BEGIN RECORDS PROVIDED
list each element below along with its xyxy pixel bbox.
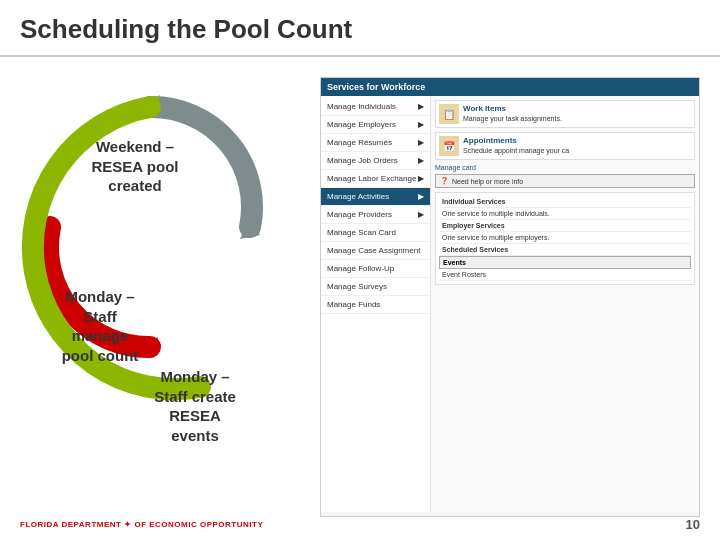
monday-create-label: Monday –Staff createRESEAevents (130, 367, 260, 445)
individual-services-item: Individual Services (439, 196, 691, 208)
menu-item-scan-card[interactable]: Manage Scan Card (321, 224, 430, 242)
services-panel: Individual Services One service to multi… (435, 192, 695, 285)
manage-card-label: Manage card (435, 164, 695, 171)
help-text: Need help or more info (452, 178, 523, 185)
weekend-label: Weekend –RESEA poolcreated (75, 137, 195, 196)
menu-item-case-assignment[interactable]: Manage Case Assignment (321, 242, 430, 260)
footer-logo-sub: of ECONOMIC OPPORTUNITY (134, 520, 263, 529)
monday-staff-label: Monday –Staffmanagepool count (40, 287, 160, 365)
mockup-right-panel: 📋 Work Items Manage your task assignment… (431, 96, 699, 512)
menu-item-surveys[interactable]: Manage Surveys (321, 278, 430, 296)
work-items-section: 📋 Work Items Manage your task assignment… (435, 100, 695, 128)
menu-item-funds[interactable]: Manage Funds (321, 296, 430, 314)
menu-item-individuals[interactable]: Manage Individuals▶ (321, 98, 430, 116)
work-items-title: Work Items (463, 104, 562, 113)
menu-item-employers[interactable]: Manage Employers▶ (321, 116, 430, 134)
menu-item-resumes[interactable]: Manage Résumés▶ (321, 134, 430, 152)
appointments-icon: 📅 (439, 136, 459, 156)
appointments-text: Schedule appoint manage your ca (463, 147, 569, 154)
menu-item-activities[interactable]: Manage Activities▶ (321, 188, 430, 206)
footer-logo-separator: ✦ (124, 520, 134, 529)
menu-item-labor-exchange[interactable]: Manage Labor Exchange▶ (321, 170, 430, 188)
events-item[interactable]: Events (439, 256, 691, 269)
menu-item-job-orders[interactable]: Manage Job Orders▶ (321, 152, 430, 170)
event-rosters-item: Event Rosters (439, 269, 691, 281)
footer: FLORIDA DEPARTMENT ✦ of ECONOMIC OPPORTU… (20, 517, 700, 532)
page-title: Scheduling the Pool Count (20, 14, 700, 45)
employer-services-desc: One service to multiple employers. (439, 232, 691, 244)
employer-services-item: Employer Services (439, 220, 691, 232)
work-items-text: Manage your task assignments. (463, 115, 562, 122)
diagram-section: Weekend –RESEA poolcreated Monday –Staff… (20, 77, 300, 477)
menu-item-providers[interactable]: Manage Providers▶ (321, 206, 430, 224)
appointments-title: Appointments (463, 136, 569, 145)
mockup-header: Services for Workforce (321, 78, 699, 96)
work-items-icon: 📋 (439, 104, 459, 124)
mockup-header-text: Services for Workforce (327, 82, 425, 92)
footer-logo: FLORIDA DEPARTMENT ✦ of ECONOMIC OPPORTU… (20, 520, 263, 529)
main-content: Weekend –RESEA poolcreated Monday –Staff… (0, 57, 720, 527)
mockup-left-menu: Manage Individuals▶ Manage Employers▶ Ma… (321, 96, 431, 512)
appointments-section: 📅 Appointments Schedule appoint manage y… (435, 132, 695, 160)
help-icon: ❓ (440, 177, 449, 185)
ui-mockup: Services for Workforce Manage Individual… (320, 77, 700, 517)
page-number: 10 (686, 517, 700, 532)
footer-logo-text: FLORIDA DEPARTMENT (20, 520, 121, 529)
mockup-body: Manage Individuals▶ Manage Employers▶ Ma… (321, 96, 699, 512)
page-header: Scheduling the Pool Count (0, 0, 720, 57)
individual-services-desc: One service to multiple individuals. (439, 208, 691, 220)
scheduled-services-item: Scheduled Services (439, 244, 691, 256)
help-bar: ❓ Need help or more info (435, 174, 695, 188)
menu-item-follow-up[interactable]: Manage Follow-Up (321, 260, 430, 278)
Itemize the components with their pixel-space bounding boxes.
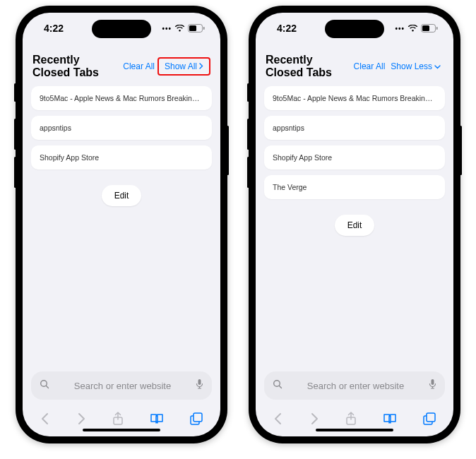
show-all-button[interactable]: Show All xyxy=(162,60,206,73)
list-item[interactable]: appsntips xyxy=(31,116,212,140)
wifi-icon xyxy=(174,25,185,32)
list-item[interactable]: 9to5Mac - Apple News & Mac Rumors Breaki… xyxy=(31,86,212,110)
svg-rect-2 xyxy=(203,27,205,30)
edit-button[interactable]: Edit xyxy=(335,215,375,236)
list-item[interactable]: appsntips xyxy=(264,116,445,140)
search-placeholder: Search or enter website xyxy=(55,381,190,391)
search-placeholder: Search or enter website xyxy=(288,381,423,391)
dynamic-island xyxy=(325,20,384,38)
closed-tabs-list: 9to5Mac - Apple News & Mac Rumors Breaki… xyxy=(256,86,453,199)
bookmarks-button[interactable] xyxy=(379,409,401,431)
cellular-icon: ••• xyxy=(162,25,172,32)
microphone-icon[interactable] xyxy=(196,378,203,393)
forward-button[interactable] xyxy=(305,408,323,431)
search-icon xyxy=(40,379,49,392)
svg-line-13 xyxy=(280,386,282,388)
iphone-mockup-right: 4:22 ••• Recently Closed Tabs Clear All … xyxy=(249,6,460,443)
svg-rect-8 xyxy=(194,413,202,422)
battery-icon xyxy=(188,24,205,32)
show-less-button[interactable]: Show Less xyxy=(388,60,444,73)
svg-rect-17 xyxy=(427,413,435,422)
bottom-toolbar xyxy=(256,404,453,436)
status-time: 4:22 xyxy=(44,23,64,34)
chevron-down-icon xyxy=(434,61,441,71)
annotation-highlight: Show All xyxy=(157,57,210,76)
svg-rect-1 xyxy=(189,25,196,31)
back-button[interactable] xyxy=(36,408,54,431)
home-indicator[interactable] xyxy=(316,429,393,431)
microphone-icon[interactable] xyxy=(429,378,436,393)
tabs-button[interactable] xyxy=(186,408,207,431)
battery-icon xyxy=(421,24,438,32)
back-button[interactable] xyxy=(269,408,287,431)
svg-rect-14 xyxy=(432,379,434,385)
cellular-icon: ••• xyxy=(395,25,405,32)
tabs-button[interactable] xyxy=(419,408,440,431)
svg-rect-5 xyxy=(198,379,201,385)
dynamic-island xyxy=(92,20,151,38)
address-bar[interactable]: Search or enter website xyxy=(31,371,212,400)
forward-button[interactable] xyxy=(72,408,90,431)
svg-line-4 xyxy=(47,386,49,388)
list-item[interactable]: Shopify App Store xyxy=(264,145,445,169)
list-item[interactable]: The Verge xyxy=(264,175,445,199)
closed-tabs-list: 9to5Mac - Apple News & Mac Rumors Breaki… xyxy=(23,86,220,169)
page-title: Recently Closed Tabs xyxy=(32,54,120,79)
home-indicator[interactable] xyxy=(83,429,160,431)
page-title: Recently Closed Tabs xyxy=(266,54,351,79)
list-item[interactable]: 9to5Mac - Apple News & Mac Rumors Breaki… xyxy=(264,86,445,110)
section-header: Recently Closed Tabs Clear All Show Less xyxy=(256,44,453,86)
wifi-icon xyxy=(407,25,418,32)
search-icon xyxy=(273,379,282,392)
bookmarks-button[interactable] xyxy=(145,409,168,431)
iphone-mockup-left: 4:22 ••• Recently Closed Tabs Clear All … xyxy=(16,6,227,443)
svg-rect-10 xyxy=(422,25,429,31)
chevron-right-icon xyxy=(199,61,203,71)
address-bar[interactable]: Search or enter website xyxy=(264,371,445,400)
svg-rect-11 xyxy=(436,27,438,30)
section-header: Recently Closed Tabs Clear All Show All xyxy=(23,44,220,86)
clear-all-button[interactable]: Clear All xyxy=(351,60,388,73)
edit-button[interactable]: Edit xyxy=(102,185,142,206)
list-item[interactable]: Shopify App Store xyxy=(31,145,212,169)
clear-all-button[interactable]: Clear All xyxy=(120,60,157,73)
status-time: 4:22 xyxy=(277,23,297,34)
bottom-toolbar xyxy=(23,404,220,436)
END RECORDS PROVIDED
*AIM OF THE EXERCISE*
Each line with the word "toolbar" in the records above belongs in the result; copy all of them.

*RESPONSE TO THIS TASK*
bottom-toolbar xyxy=(256,404,453,436)
bottom-toolbar xyxy=(23,404,220,436)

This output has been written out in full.